“To be sure,” said Squeers. “So he is. B-o-t, bot, t-i-n, tin, n-e-y, ney, bottinney, noun substantive, a knowledge of plants. Third boy, what’s a horse?”
“A beast, sir,” replied the boy.
“So it is,” said Squeers. “Ain’t it, Nickleby?”
“I believe there is no doubt of that, sir,” answered Nicholas.
“Of course there isn’t,” said Squeers. “A horse is a quadruped, and quadruped’s Latin for beast, as every body that’s gone through the grammar knows. As you’re perfect in that,” resumed Squeers, turning to the boy, “go and look after my horse, and rub him down well, or I’ll rub you down. The rest of the class go and draw water up till somebody tells you to leave off, for it’s washing day to-morrow.”
So saying, he dismissed the class, and eyed Nicholas with a look, half cunning and half doubtful, as if he were not altogether certain what he might think of him by this time.
“That’s the way we do it, Nickleby,” he said, after a pause.
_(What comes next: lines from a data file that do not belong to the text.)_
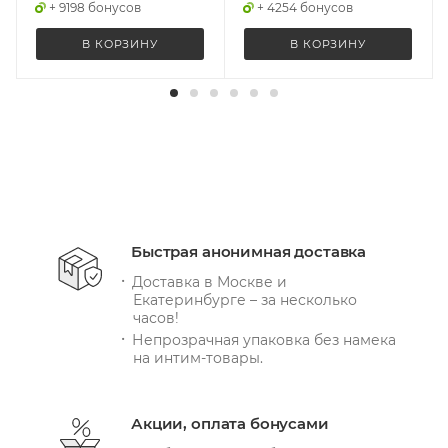
+ 9198 бонусов
+ 4254 бонусов
В КОРЗИНУ
В КОРЗИНУ
Быстрая анонимная доставка
Доставка в Москве и
Екатеринбурге – за несколько
часов!
Непрозрачная упаковка без намека
на интим-товары.
Акции, оплата бонусами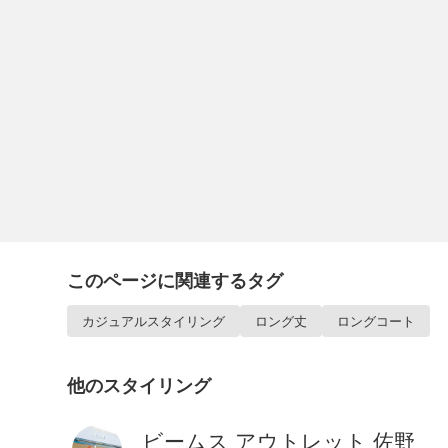
このページに関連するタグ
カジュアルスタイリング
ロング丈
ロングコート
他のスタイリング
ビームス アウトレット 佐野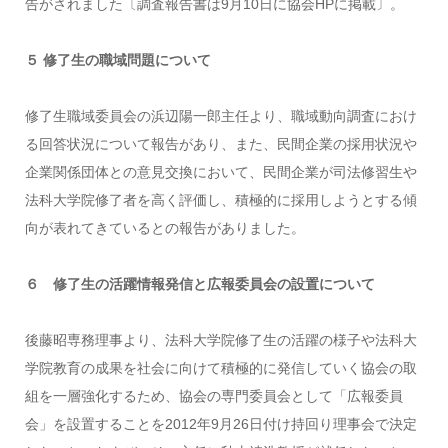
告がされました〔調査報告書は9月10日に協会HPに掲載〕。
５ 修了生の職域問題について
修了生職域委員会の浜辺陽一郎主任より、職域動向調査におけ
る回答状況について報告があり、また、民間企業の採用状況や
企業関係団体との意見交換において、民間企業が司法修習生や
法科大学院修了者を高く評価し、積極的に採用しようとする傾
向が表れてきているとの報告がありました。
６ 修了生の活躍情報発信と広報委員会の設置について
後藤昭専務理事より、法科大学院修了生の活躍の様子や法科大
学院教育の成果を社会に向けて積極的に発信していく協会の取
組を一層強化するため、協会の専門委員会として「広報委員
会」を設置することを2012年9月26日付け持回り理事会で決定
Nicholas shrugged his shoulders, and said he saw it was.
“And a very good way it is, too,” said Squeers. “Now just take them fourteen little boys and hear them some reading, because, you know, you must begin to be useful.”
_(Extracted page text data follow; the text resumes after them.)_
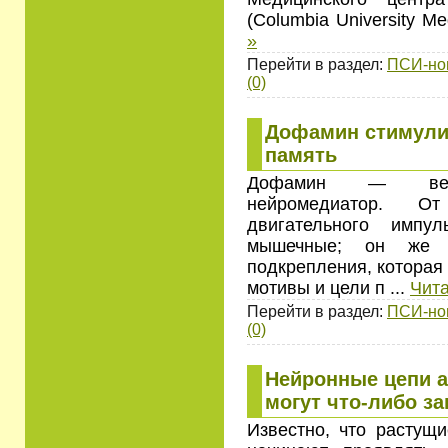
(Columbia University Me
»
Перейти в раздел:
ПСИ-но
(0)
Дофамин стимули
память
Дофамин — весьм
нейромедиатор. О
двигательного импу
мышечные; он же о
подкрепления, которая
мотивы и цели п
...
Чита
Перейти в раздел:
ПСИ-но
(0)
Нейронные цепи а
могут что-либо з
Известно, что растущи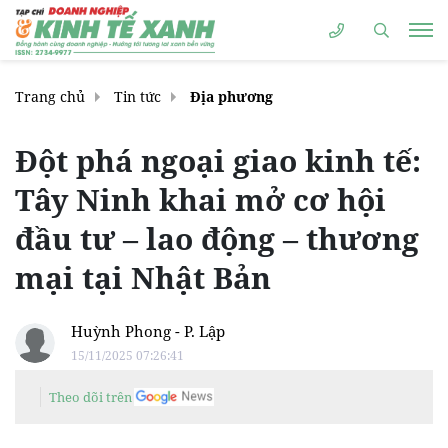
Trang chủ
Tin tức
Địa phương
Đột phá ngoại giao kinh tế:
Tây Ninh khai mở cơ hội
đầu tư – lao động – thương
mại tại Nhật Bản
Huỳnh Phong - P. Lập
15/11/2025 07:26:41
Theo dõi trên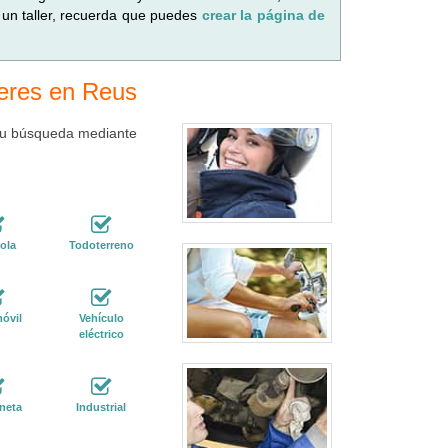
 un taller, recuerda que puedes
crear la página de
leres en Reus
 tu búsqueda mediante
ola
Todoterreno
óvil
Vehículo
eléctrico
neta
Industrial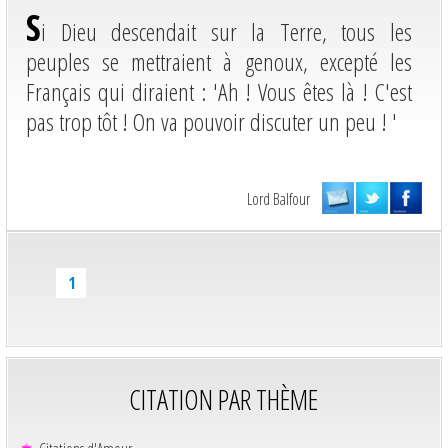
S
i Dieu descendait sur la Terre, tous les
peuples se mettraient à genoux, excepté les
Français qui diraient : 'Ah ! Vous êtes là ! C'est
pas trop tôt ! On va pouvoir discuter un peu ! '
Lord Balfour
1
CITATION PAR THÈME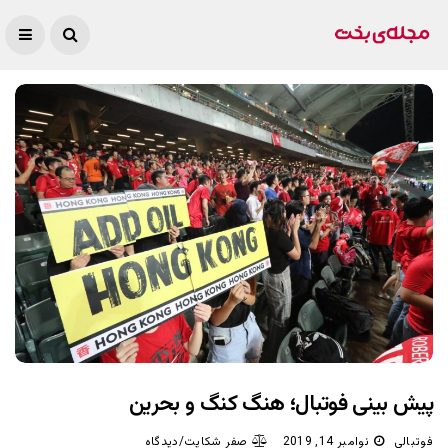
پیش بینی فوتبال؛ هنگ کنگ و بحرین
فوتبالی
نوامبر 14, 2019
صفر شکایت/دیدگاه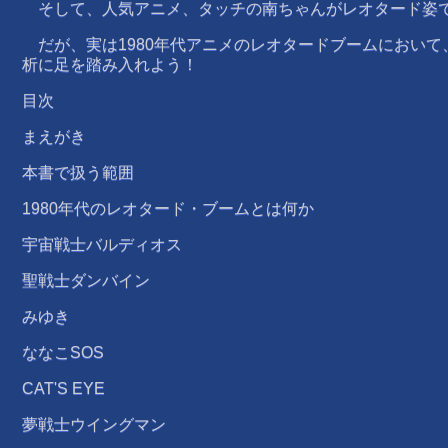
そして、人気アニメ、タッチの南ちゃんがレオタード姿で
だが、実は1980年代アニメのレオタードブームにおいて
析に足を踏み入れよう！
目次
まえがき
本書で扱う範囲
1980年代のレオタード・ブームとは何か
宇宙戦士バルディオス
聖戦士ダンバイン
みゆき
ななこSOS
CAT'S EYE
夢戦士ウイングマン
Mr. Squeers said this as if it had suddenly occurred to him, either that he must not say too much to his assistant, or that his assistant did not say enough to him in praise of the establishment. The children were arranged in a semi-circle round the new master, and he was soon listening to their dull, drawling, hesitating recital of stories to be found in the old spelling books. In this exciting occupation the morning lagged heavily on. At one o’clock, the boys sat down in the kitchen to some hard salt beef. After this, there was another hour of crouching in the schoolroom and shivering with cold, and then school began again.
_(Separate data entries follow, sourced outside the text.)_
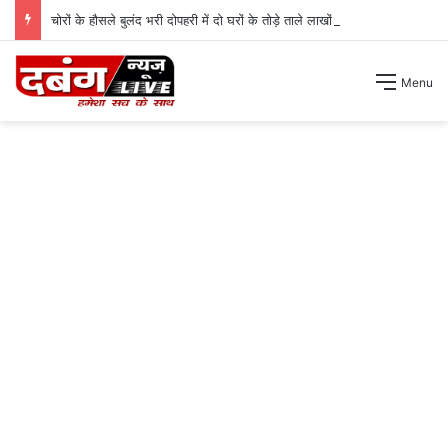
चोरों के हौसले बुलंद भरी दोपहरी में दो घरों के तोड़े ताले लाखों की नगदी ले भागे ।
Menu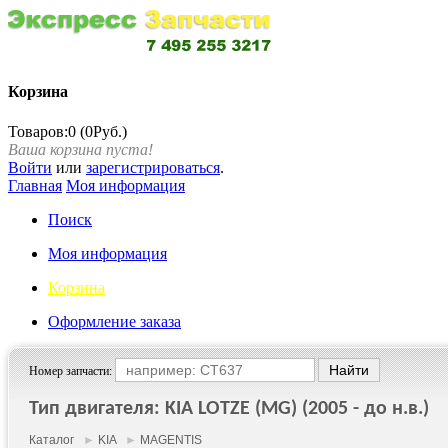
Корзина
Товаров:0 (0Руб.)
Ваша корзина пуста!
Войти
или
зарегистрироваться
.
Главная
Моя информация
Поиск
Моя информация
Корзина
Оформление заказа
Номер запчасти:
Тип двигателя: KIA LOTZE (MG) (2005 - до н.в.)
Каталог
►
KIA
►
MAGENTIS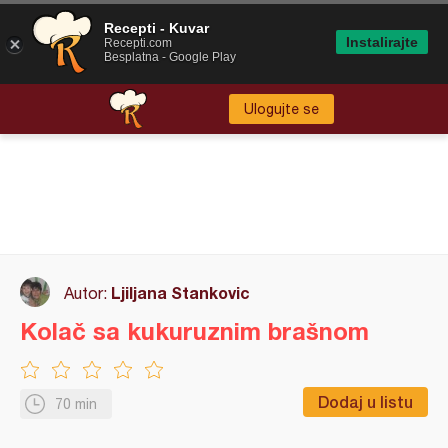
Recepti - Kuvar
Instalirajte
Recepti.com
Besplatna - Google Play
Ulogujte se
Ljiljana Stankovic
Autor:
Kolač sa kukuruznim brašnom
Dodaj u listu
70 min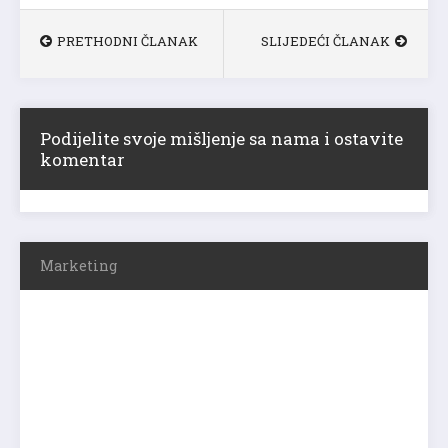
PRETHODNI ČLANAK
SLIJEDEĆI ČLANAK
Podijelite svoje mišljenje sa nama i ostavite
komentar
Marketing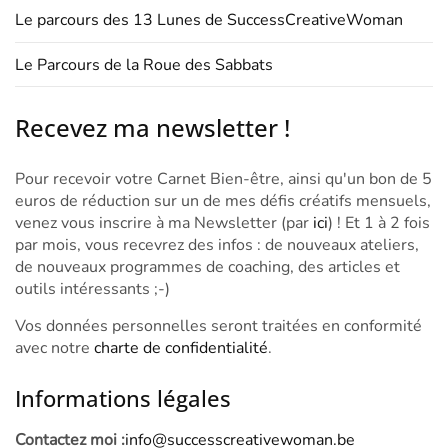
Le parcours des 13 Lunes de SuccessCreativeWoman
Le Parcours de la Roue des Sabbats
Recevez ma newsletter !
Pour recevoir votre Carnet Bien-être, ainsi qu'un bon de 5
euros de réduction sur un de mes défis créatifs mensuels,
venez vous inscrire à ma Newsletter (par
ici
) ! Et 1 à 2 fois
par mois, vous recevrez des infos : de nouveaux ateliers,
de nouveaux programmes de coaching, des articles et
outils intéressants ;-)
Vos données personnelles seront traitées en conformité
avec notre
charte de confidentialité
.
Informations légales
Contactez moi :
info@successcreativewoman.be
It was Mr. Squeers’s custom to call the boys together, and make a sort of report, after every half-yearly visit to the metropolis, regarding the relations and friends he had seen, the news he had heard, the letters he had brought down, and so forth. This solemn proceeding took place on the afternoon of the day succeeding his return. The boys were recalled from house-window, garden and stable, and cow-yard, when Mr. Squeers with a small bundle of papers in his hand, and Mrs. Squeers following with a pair of canes, entered the room, and proclaimed silence.
“Let any boy speak without leave,” said Mr. Squeers mildly, “and I’ll take the skin off his back.”
This special proclamation had the desired effect, and a death-like silence immediately prevailed, in the midst of which Mr. Squeers went on to say:
“Boys, I’ve been to London, and have returned as strong and well as ever.”
According to half-yearly custom, the boys gave three feeble cheers at this refreshing intelligence. Such cheers! Sighs of extra strength with the chill on.